The Capitals defeat the Winnipeg Jets, 5-3, to clinch their fifth Southeast Division title in six years. (Travis Swain for Synthesis/Koubaroulis LLC./The Washington Post)

With his full gear still on and hair dripping with sweat following a jubilant postgame television interview Tuesday, Washington Capitals forward Matt Hendricks decided a shout-out to “the Wagons” was necessary.

It’s the name that has been bestowed on Washington’s depth players in recent years, the sort of term that only those who relish blocking 100-mph slap shots instead of scoring goals can appreciate. But at this moment, minutes after the Capitals clinched their fifth Southeast Division title in six years, it was a pretty good night to be part of the club.

Hendricks, forward Jason Chimera and defenseman John Erskine — all three of whom proudly proclaim themselves “Wagons” — had been voted the stars of the game. In the first period alone, Hendricks scored Washington’s first goal, Chimera tallied the second and Erskine made two saves covering for goalie Braden Holtby.

“Some games we get those chances.
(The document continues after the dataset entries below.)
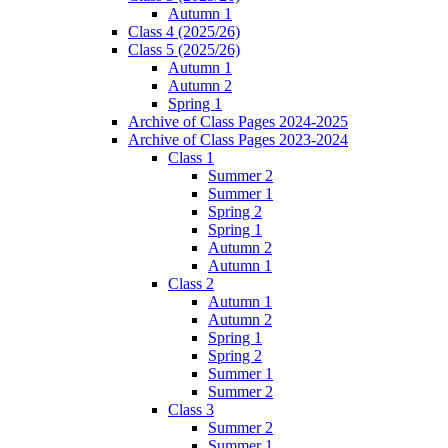
Autumn 1
Class 4 (2025/26)
Class 5 (2025/26)
Autumn 1
Autumn 2
Spring 1
Archive of Class Pages 2024-2025
Archive of Class Pages 2023-2024
Class 1
Summer 2
Summer 1
Spring 2
Spring 1
Autumn 2
Autumn 1
Class 2
Autumn 1
Autumn 2
Spring 1
Spring 2
Summer 1
Summer 2
Class 3
Summer 2
Summer 1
Some games we don’t. . . . But it’s getting to be that time of the year when everyone needs to chip in,” Hendricks said.

“You see it every year with the teams that seem to go far. They have that third- and fourth-line scoring where, they’re not scoring every game, but they seem to get a big one when the team needs it.”

This, it seems, was the other story line on an evening when the Capitals locked up the No. 3 seed in the Eastern Conference ahead of next week’s start to the Stanley Cup playoffs. Though Washington’s top two lines — featuring stars such as Alex Ovechkin, Nicklas Backstrom, Mike Ribeiro and Troy Brouwer — have carried the scoring burden as the Capitals clawed their way back to the top of the division, the role players will become exponentially more important once the postseason begins.
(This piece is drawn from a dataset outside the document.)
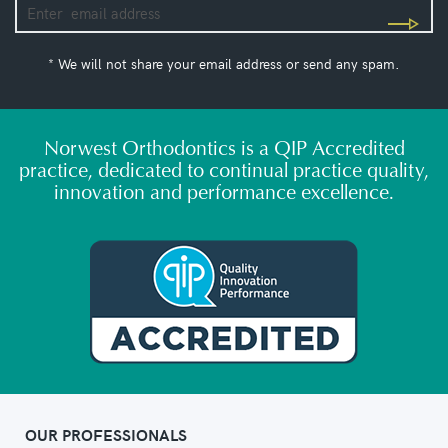
* We will not share your email address or send any spam.
Norwest Orthodontics is a QIP Accredited
practice, dedicated to continual practice quality,
innovation and performance excellence.
OUR PROFESSIONALS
“It’s what this team needs every once in awhile,” said center Matthieu Perreault, who set up Chimera’s goal and scored another off a rebound Tuesday. “We cannot rely always on our big guys.”

Nobody knows this better than Coach Adam Oates, an assistant coach last year when the New Jersey Devils advanced to the Stanley Cup finals. New Jersey’s fourth line of Ryan Carter, Stephen Gionta and Steve Bernier accounted for 21 points and a plus-11 rating in 24 playoff games, and became a major story line during the Devils’ run.

As Oates noted Wednesday, “It’s funny how every team has those guys that surface in the playoffs.”

Perhaps with that in mind, General Manager George McPhee announced Wednesday that Washington had rewarded depth forwards Eric Fehr and Aaron Volpatti with two-year contract extensions. Fehr will earn $1.4 million next year and $1.6 million in 2014-15. Volpatti is due to make $1.15 million over the next two years.

Their potential contributions in the postseason aren’t lost on Washington’s more high-profile players, either.

“They can be the difference makers and I don’t think that’s what people understand,” defenseman Mike Green said. “The deeper you are, the better off you’re gonna be. The teams are obviously looking at the number one line to shut down and it’s up to your third and fourth lines to pitch in and get goals.”

There was no better example of that than Tuesday, when Washington’s third and fourth lines combined for three goals and three assists against the Jets. And even when they weren’t scoring, both lines consistently pinned Winnipeg in its defensive zone by cycling the puck and applying constant pressure.

With Washington nursing a lead in the third period, Oates also relied on his secondary lines to shut down the Jets’ comeback bid late. Every player on the Capitals’ roster had more than 10 minutes of ice time during Tuesday’s game.

Add in Washington’s dynamic top lines, and an array of defensemen that have become increasingly adept at picking their spots on the offensive end in recent weeks, and it’s no wonder the Capitals have morphed into the relentless team Oates initially envisioned when he began training camp back in January.

“It gives a little bit of relief to the top guys,” fourth-liner Jay Beagle said. “Minutes-wise, they’re not as gassed. If they get playing over 20, 22 minutes, it’s tough for those guys to have energy at the end of the game when we might need them.

“For us to be able to soak up some of those minutes, and also bring energy and keep those lines rolling and keep everyone fresh, that’s how you win championships.”